S'en va-t'en guerre

Le Canon de Tolbiac
Angle de l’avenue d’Italie et de la rue de Tolbiac , 75013
Noisette : 1€90 Verre de bordeaux : 2€40


Comment vous sentez vous aujourd’hui ? En forme, confiant, plein d’amour pour la terre, rempli d’espoir pour les hommes ?
Ha ha, pas d’inquiétude, on va remédier à tout ça très vite.
Comme son nom l’indique, le bistrot n’est pas là pour faire la paix.
Il m’est arrivé d’en ressortir dans un état terrible, me jurant à moi-même de ne jamais enfanter pour ne pas engendrer une possibilité de plus de boire un café au Canon de Tolbiac.
Je rentre. Je cherche une table près des vitres, en trouve une, m’y installe. Jusque-là, tout va bien de banalité.

En posant mes coudes sur la table, je ne sais pas encore que je ne les décollerai qu’au prix d’un effort surhumain. Alors, je propose à un serveur de passer un coup du torchon qui pue sur le formica.
Ce qu’il refuse ; il dit « Non ». Je crois d’abord à la fameuse petite blague du « non » que les serveurs de cette ville affectionnent tant. Puis, au bout d’un petit quart d’heure passé les bras en l’air pour ne pas prendre le risque de m’unir à nouveau avec la crasse des dix dernières années, je décide de migrer sur une nouvelle table à l’allure moins négligée. Je pense que la déclaration de guerre est lancée.
Il me nargue, passe et repasse devant moi sans jamais vouloir prendre ma commande. Dans mes bons jours, j’aurais réagi autrement, j’aurais chargé l’arme et visé à bout portant. Ou, pacifiste, je serais partie sans jamais me retourner. Mais, aujourd’hui, la curiosité me pousse à voir jusqu’où il va pousser.
Je dois donc aller commander mon café au comptoir, et, y retourner quand il est près parce qu’évidemment, il ne me l’apporte pas.
Suivent quelques minutes où j’oublie un peu le ring pour écrire.

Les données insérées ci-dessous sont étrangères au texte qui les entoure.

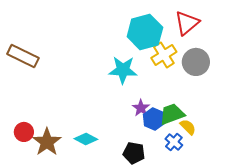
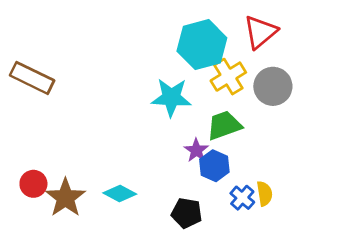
green trapezoid: (172, 114) -> (224, 125), moved
yellow semicircle: (188, 127) -> (265, 194), moved, turned 36

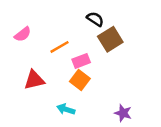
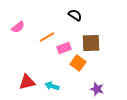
brown square: (110, 39) -> (91, 43), moved, turned 30
red triangle: (34, 80) -> (27, 82), moved
orange square: (80, 80) -> (78, 63), moved

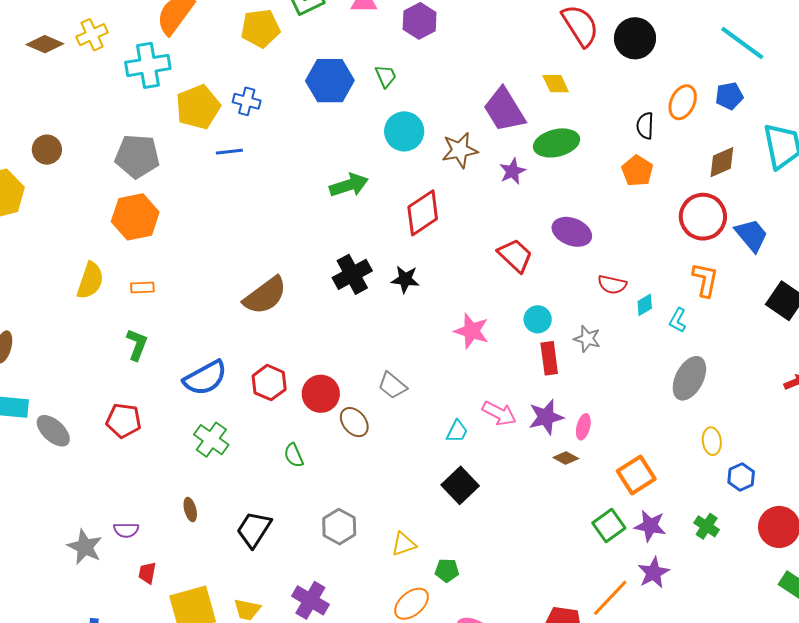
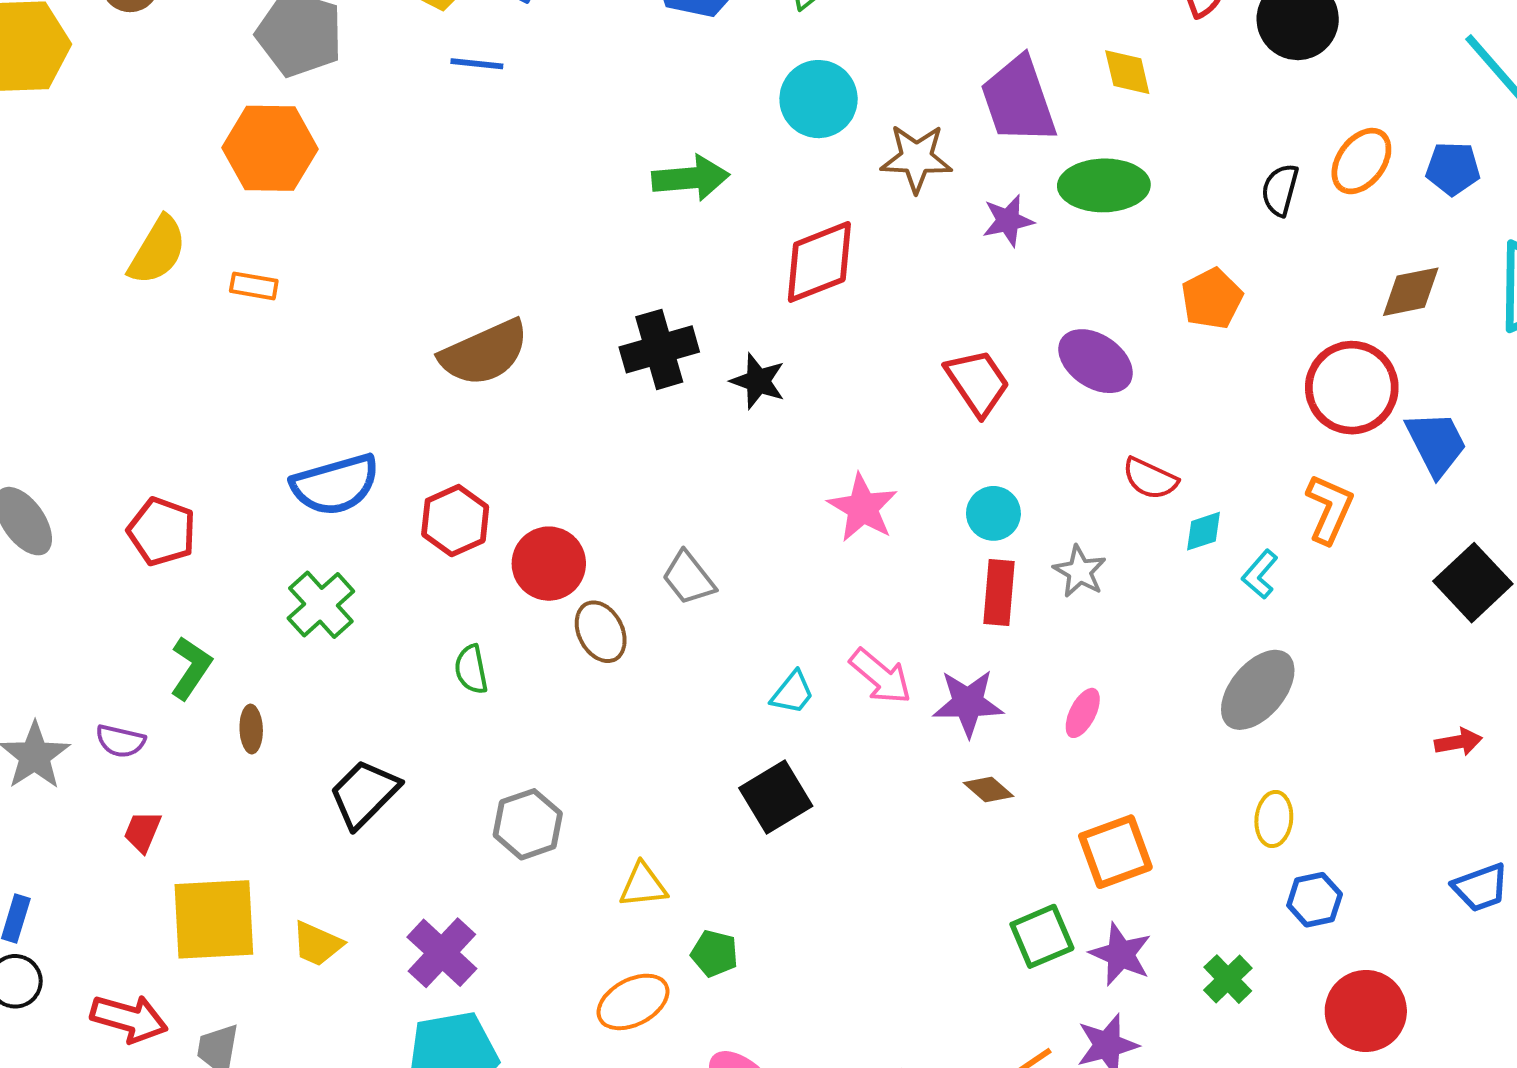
orange pentagon: (637, 171) -> (1212, 299), moved
green L-shape: (137, 345) -> (191, 668), moved
pink ellipse: (583, 427) -> (1083, 713), moved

Une jeune fille se dirige vers le bar et me sort de mes gribouillages. Elle est belle comme un camion. Elle demande à Mon Serveur où est ce qu’elle peut trouver un arabe dans le coin. Et, lui, d’un ton exaspéré, répond : « Partout ! »
Le patron rit, le cuisinier rit, le client le plus proche hoche la tête en signe d’acquiescement, la jeune Jessica Rabbit semble ne pas savoir si c’est de l’art ou du torchon. Et repart, l’air hébété.
-Bah, ça alors, ses seins doivent la gêner pour y voir clair. Des Arabes, y en a plus ici que dans leur pays !
Ok.
Des fois, on sent qu’une remarque de notre part ne ferait qu’encrer le type dans sa hargne, et que la décision la plus sage reste de ne rien faire et de ne rien dire.
Ceci dit, je m’en fous et lui glisse quand même qu’à son âge, il ne changera sûrement pas d’avis et surtout pas grâce à quelqu’un comme moi, mais qu’il doit savoir que ce genre de propos m’oblige à penser qu’il a un sexe minuscule. Je crois que j’utilise le mot « riquiqui ».Que peut-être, il n’a même pas de sexe du tout, et que point final, je n’ai pas envie de réponse de sa part, d’ailleurs ceci n’est pas une question. Sa mâchoire se désarticule en silence.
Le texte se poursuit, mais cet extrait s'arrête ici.